Much like the barrel racers had to work toward equal money, the breakaway ropers are now going through that process as well. While rodeos like Fort Worth and a handful of others offer equal money, the vast majority do not and as the WPRA embarks on their 75th year there are still others that have yet to add breakaway roping as a featured event during their rodeo.

2020 Top 15 Breakaway Ropers at Wrangler National Finals Breakaway Roping (NFBR).

The Future – Not Content Yet
While the WPRA has come a long way since 1948, there are still new challenges that face the Association in 2023.

“I’m proud of where rodeo has gone and the success of the WPRA,” Dusek said. “I always wanted to see more ropings, and I sure see a lot of them that pay darn good for the girls. I think it just keeps getting better. If you looked back to what we made when we were doing it, you would wonder what we were thinking. I’m amazed at all the advancements, and I don’t think any of the founding members ever dreamed it would be this good.”

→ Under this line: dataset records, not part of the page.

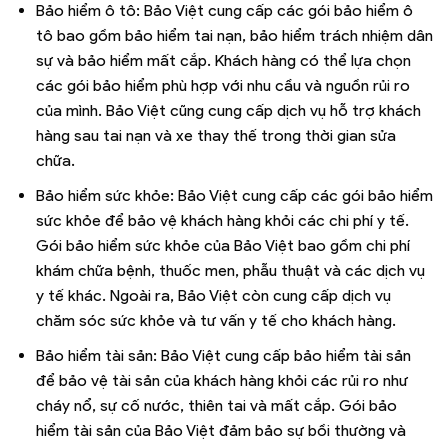
Bảo hiểm ô tô: Bảo Việt cung cấp các gói bảo hiểm ô
tô bao gồm bảo hiểm tai nạn, bảo hiểm trách nhiệm dân
sự và bảo hiểm mất cắp. Khách hàng có thể lựa chọn
các gói bảo hiểm phù hợp với nhu cầu và nguồn rủi ro
của mình. Bảo Việt cũng cung cấp dịch vụ hỗ trợ khách
hàng sau tai nạn và xe thay thế trong thời gian sửa
chữa.
Bảo hiểm sức khỏe: Bảo Việt cung cấp các gói bảo hiểm
sức khỏe để bảo vệ khách hàng khỏi các chi phí y tế.
Gói bảo hiểm sức khỏe của Bảo Việt bao gồm chi phí
khám chữa bệnh, thuốc men, phẫu thuật và các dịch vụ
y tế khác. Ngoài ra, Bảo Việt còn cung cấp dịch vụ
chăm sóc sức khỏe và tư vấn y tế cho khách hàng.
Bảo hiểm tài sản: Bảo Việt cung cấp bảo hiểm tài sản
để bảo vệ tài sản của khách hàng khỏi các rủi ro như
cháy nổ, sự cố nước, thiên tai và mất cắp. Gói bảo
hiểm tài sản của Bảo Việt đảm bảo sự bồi thường và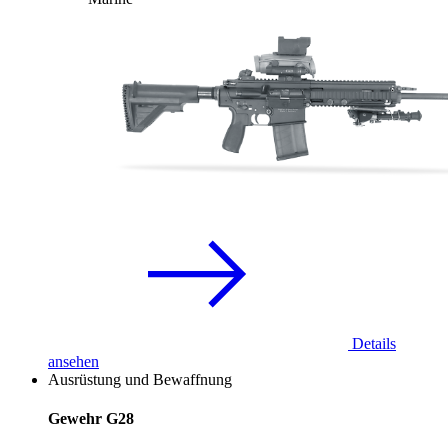
Details
ansehen
Ausrüstung und Bewaffnung
Gewehr G28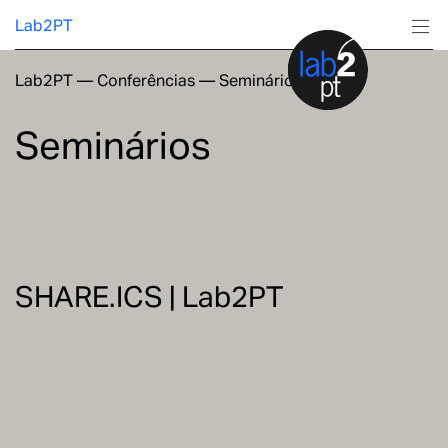
Lab2PT
Lab2PT
—
Conferências
—
Seminários
Sobre
Seminários
Investigação
Produção
Serviços
SHARE.ICS | Lab2PT
Formação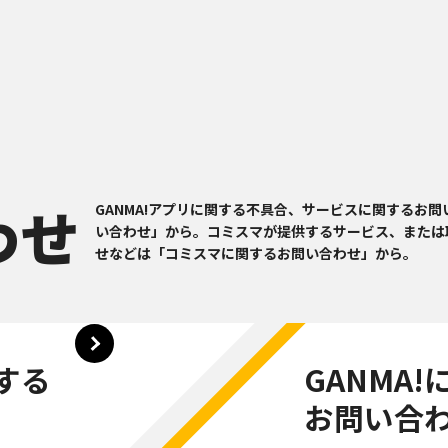
わせ
GANMA!アプリに関する不具合、サービスに関するお問
い合わせ」から。コミスマが提供するサービス、または
せなどは「コミスマに関するお問い合わせ」から。
する
GANMA!
お問い合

From the very beginning, women have stuck their necks out for equality with varying degrees of success. In the early days of rodeo, some cowtowns recognized the ability women possessed and ditched the beauty pageants typically held for cowgirls. Instead, they held contests like bronc riding, cutting or barrel racing, but those events were few and far between. From the early days of competing for a cigarette case to competing for thousands of dollars of added money and incentive programs provided by the sponsorships secured by the WPRA over the last several decades the face of women in rodeo has certainly changed. Today’s contestants are breaking records, influencing history, and paving a bright future for the future cowgirls.

The benefits the contestants receive today would not have been imaginable had it not been for a courageous band of women who roughed it out in the early days of rodeo. In addition, that courage would have been fruitless if it weren’t for the leaders who have stepped forward to accept the WPRA’s baton year after year. Their refusal to take “no” for an answer serves to inspire future generations to recognize and then work to harness the potential of women in rodeo and uphold the iconic legacy of the West.

When it comes to the cowgirls of the WPRA, some barriers are simply meant to be broken.